Pastinya adzab Allah ini akan sangat berat bagi manusia yang melenceng jauh atay melawan ajaran-Nya.
Nah, untuk perbedaan antara Ujian atau Adzab dari Allah ini juga ada.
Untuk kali ini, saya akan mencoba membahas mengenai Ujian dari Allah menurut pengalaman yang saya dapat.
Kalau Ujian itu akan ada jalan keluar dari Allah SWT yang akan ditunjukan-Nya. Hal itu dikarenakan bahwa Allah menyayangi dan merindukan kita untuk kembali dekat dengan-Nya.
Allah swt berfirman;
“Adakah manusia mengira, bahwa mereka akan dibiarkan saja, dengan mengatakan: Kami telah beriman, padahal mereka belum lagi mendapat cobaan? Maka, bila Allah menguji kita dengan rezeki yang kita miliki. Buka mata. Muhasabahlah, periksa dan koreksi diri sendiri.
Peringatan buat diri saya sendiri adanya. Muhasabah diri sendiri. Mungkin ada sesuatu yang tidak kena, sesuatu yang bukan pada tempatnya yang telah kita lakukan dan Allah mau ‘menegur’ kita dengan cara tersebut." [ Al-Ankabut:2]
“Tidak ada sesuatu musibah pun yang menimpa seseorang kecuali dengan izin Allah. Dan barangsiapa yang beriman kepada Allah, niscaya Dia akan memberi petunjuk kepada hatinya. Dan Allah Maha Mengetahui segala sesuatu.” – [At-Taghabun:11]
Saat sedang banyak pikiran, hati sedang tak tenang, tugas numpuk, banyak urusan yang menyita tenaga, datang lah kepada Allah. Sholat, berdo'a, minta ampun kepada-Nya, bersyukur dan curahkanlah isi hati dan semua keluhan yang dimiliki.
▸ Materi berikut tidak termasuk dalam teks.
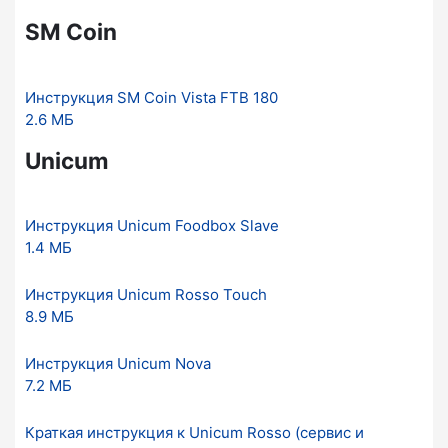
SM Coin
Инструкция SM Coin Vista FTB 180
2.6 МБ
Unicum
Инструкция Unicum Foodbox Slave
1.4 МБ
Инструкция Unicum Rosso Touch
8.9 МБ
Инструкция Unicum Nova
7.2 МБ
Краткая инструкция к Unicum Rosso (сервис и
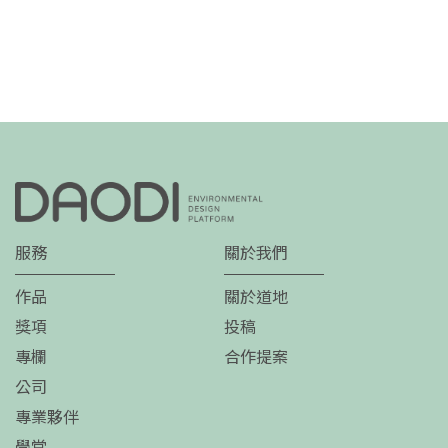
服務
關於我們
作品
關於道地
獎項
投稿
專欄
合作提案
公司
專業夥伴
學堂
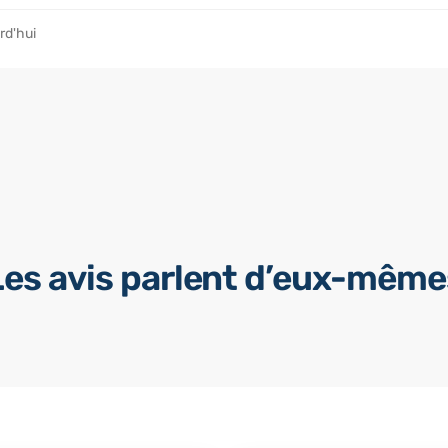
rd'hui
Les avis parlent d’eux-même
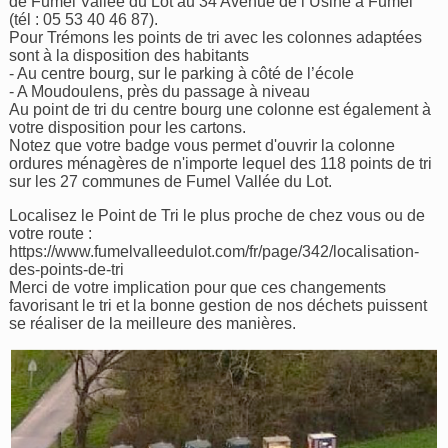
de Fumel Vallée du Lot au 34 Avenue de l’Usine à Fumel
(tél : 05 53 40 46 87).
Pour Trémons les points de tri avec les colonnes adaptées
sont à la disposition des habitants
- Au centre bourg, sur le parking à côté de l’école
- A Moudoulens, près du passage à niveau
Au point de tri du centre bourg une colonne est également à
votre disposition pour les cartons.
Notez que votre badge vous permet d'ouvrir la colonne
ordures ménagères de n'importe lequel des 118 points de tri
sur les 27 communes de Fumel Vallée du Lot.
Localisez le Point de Tri le plus proche de chez vous ou de
votre route :
https://www.fumelvalleedulot.com/fr/page/342/localisation-
des-points-de-tri
Merci de votre implication pour que ces changements
favorisant le tri et la bonne gestion de nos déchets puissent
se réaliser de la meilleure des manières.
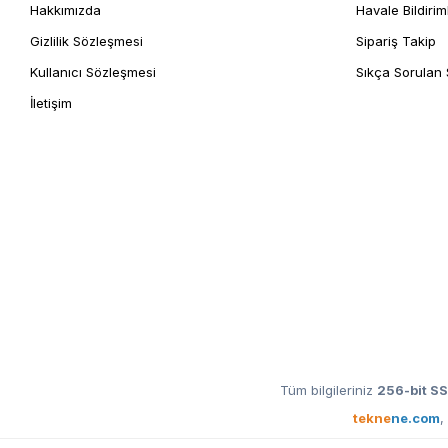
Hakkımızda
Havale Bildirim
Gizlilik Sözleşmesi
Sipariş Takip
Kullanıcı Sözleşmesi
Sıkça Sorulan 
İletişim
Tüm bilgileriniz
256-bit SS
tekne
ne.com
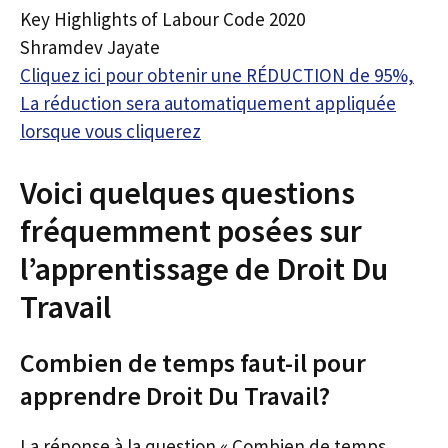
Key Highlights of Labour Code 2020
Shramdev Jayate
Cliquez ici pour obtenir une RÉDUCTION de 95%,
La réduction sera automatiquement appliquée
lorsque vous cliquerez
Voici quelques questions
fréquemment posées sur
l’apprentissage de Droit Du
Travail
Combien de temps faut-il pour
apprendre Droit Du Travail?
La réponse à la question « Combien de temps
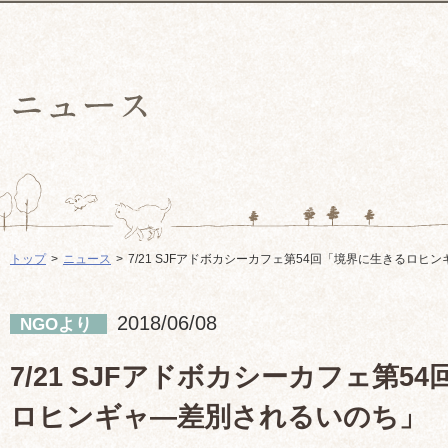
トップ
ニュース
7/21 SJFアドボカシーカフェ第54回「境界に生きるロヒ
2018/06/08
NGOより
7/21 SJFアドボカシーカフェ第5
ロヒンギャ―差別されるいのち」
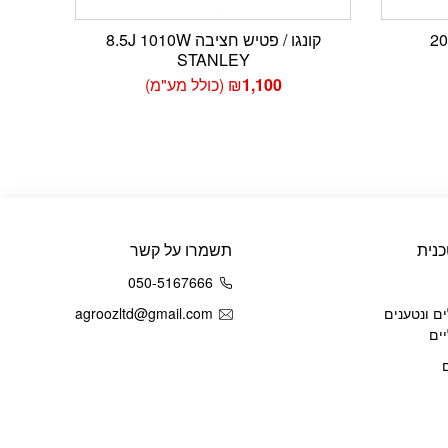
קונגו / פטיש חציבה 8.5J 1010W
STANLEY
1,100
₪
(כולל מע"מ)
נית
תשמרו על קשר
050-5167666
ם ונטענים
agroozltd@gmail.com
ים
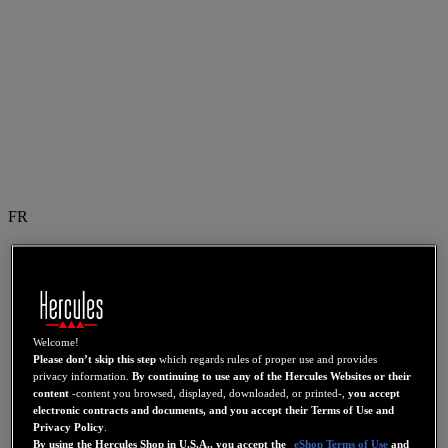
FR
US
FR
ES
GB
Welcome!
Please don’t skip this step
which regards rules of proper use and provides
DE
privacy information.
By continuing to use any of the Hercules Websites or their
IT
content
-content you browsed, displayed, downloaded, or printed-,
you accept
electronic contracts and documents, and you accept their Terms of Use and
NL
Privacy Policy
.
By using the Hercules Shop in U.S.A., you accept the
eShop Terms of Use
and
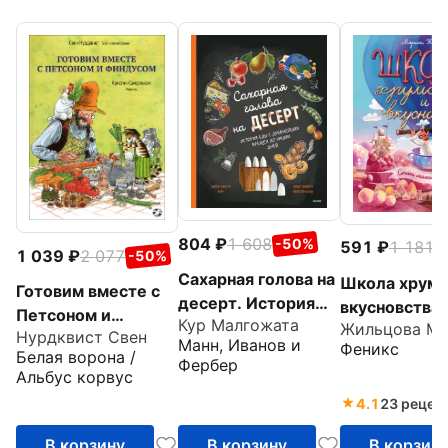
804
1 608
-50%
591
1 181
-
1 039
2 077
-50%
Сахарная голова на
Школа хрумс
Готовим вместе с
десерт. История
вкусновства
Петсоном и
Кур Малгожата
еды с древнейших
Нурдквист Свен
Финдусом
Манн, Иванов и
Феникс
времён до наших
Белая ворона /
Фербер
дней
Альбус корвус
4.1
23 рецен
В корзину
В корзину
В корзин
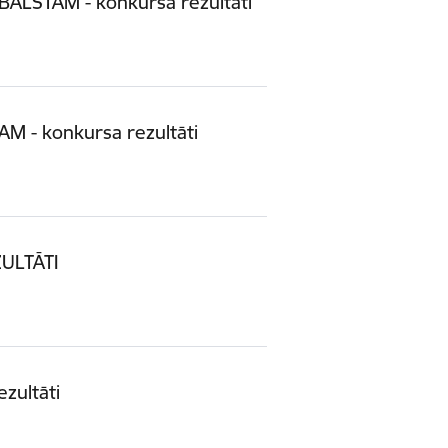
LSTAM - konkursa rezultāti
 - konkursa rezultāti
ULTĀTI
zultāti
Kembalikan semua itu kepada Yang Maha Kuasa.
Hidup ini seperti skenario yang sedang kita mainkan dan Allah adalah sutradaranya. Saat adegan yang kita mainkan tidaklah baik atau tidak sesuai, datanglah kepada-Nya. Tanya, bagaimana seharusnya? Bagaimana sebaiknya? Bagaimana jalan keluarnya? Dan bukan tidak mungkin saat kita sudah datang kepada-Nya, pasti akan diberi petunjuk dan jalan keluar yang terbaik. Kuncinya adalah "YAKIN".
....Allah berfirman (dengan perantaraan Jibril): “Demikianlah Allah menciptakan apa yang dikehendaki-Nya. apabila Allah berkehendak menetapkan sesuatu, Maka Allah hanya cukup berkata kepadanya: “Jadilah”, lalu jadilah Dia. [Ali Imran : 47]
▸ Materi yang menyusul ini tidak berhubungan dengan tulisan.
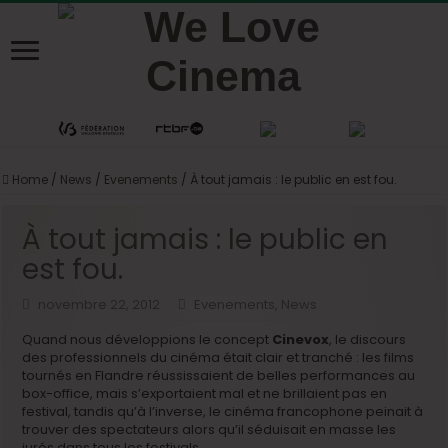
Home
/
News
/
Evenements
/
À tout jamais : le public en est fou.
À tout jamais : le public en
est fou.
novembre 22, 2012
Evenements
,
News
Quand nous développions le concept
Cinevox
, le discours
des professionnels du cinéma était clair et tranché : les films
tournés en Flandre réussissaient de belles performances au
box-office, mais s’exportaient mal et ne brillaient pas en
festival, tandis qu’à l’inverse, le cinéma francophone peinait à
trouver des spectateurs alors qu’il séduisait en masse les
jurés dans tous les festivals.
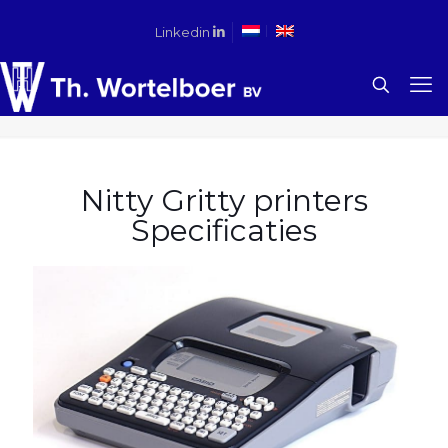
Linkedin
Nitty Gritty printers
Specificaties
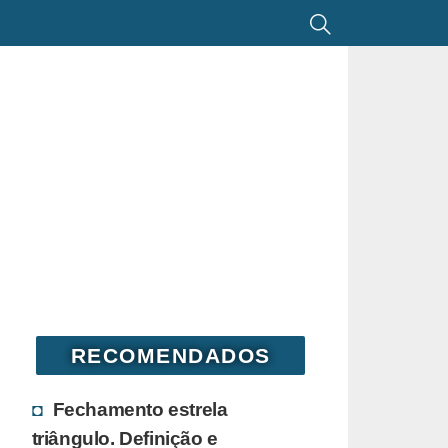
RECOMENDADOS
Fechamento estrela
triângulo. Definição e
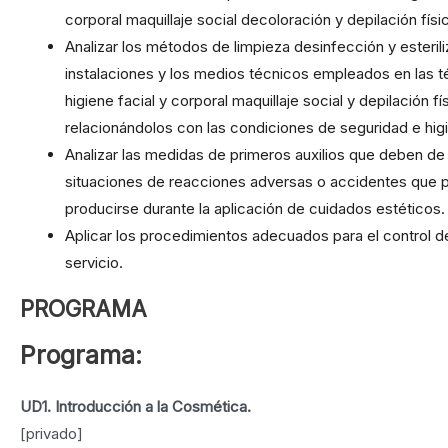
corporal maquillaje social decoloración y depilación físi
Analizar los métodos de limpieza desinfección y esteril
instalaciones y los medios técnicos empleados en las 
higiene facial y corporal maquillaje social y depilación fí
relacionándolos con las condiciones de seguridad e hig
Analizar las medidas de primeros auxilios que deben de 
situaciones de reacciones adversas o accidentes que 
producirse durante la aplicación de cuidados estéticos.
Aplicar los procedimientos adecuados para el control de
servicio.
PROGRAMA
Programa:
UD1. Introducción a la Cosmética.
[privado]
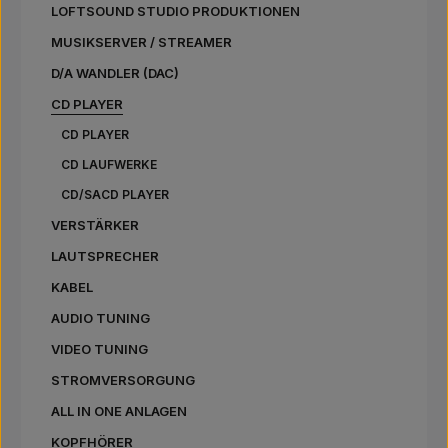
LOFTSOUND STUDIO PRODUKTIONEN
MUSIKSERVER / STREAMER
D/A WANDLER (DAC)
CD PLAYER
CD PLAYER
CD LAUFWERKE
CD/SACD PLAYER
VERSTÄRKER
LAUTSPRECHER
KABEL
AUDIO TUNING
VIDEO TUNING
STROMVERSORGUNG
ALL IN ONE ANLAGEN
KOPFHÖRER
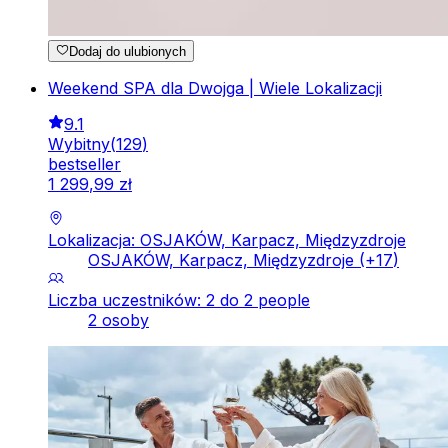
Dodaj do ulubionych
Weekend SPA dla Dwojga | Wiele Lokalizacji
9.1
Wybitny
(
129
)
bestseller
1
299
,
99
zł
Lokalizacja: OSJAKÓW, Karpacz, Międzyzdroje
OSJAKÓW, Karpacz, Międzyzdroje
(+
17
)
Liczba uczestników: 2 do 2 people
2 osoby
Oleh karena itu, kembali lah kepada-Nya. Minta pertolongan-Nya, karena hanya Allah-lah Dzat Yang Maha Kuasa, Maha Pengasih dan Maha Penyayang.
Angkat kedua tangan untuk meminta kepada-Nya. Allah akan senang kepada hamba-hambanya yang meminta kepada-Nya.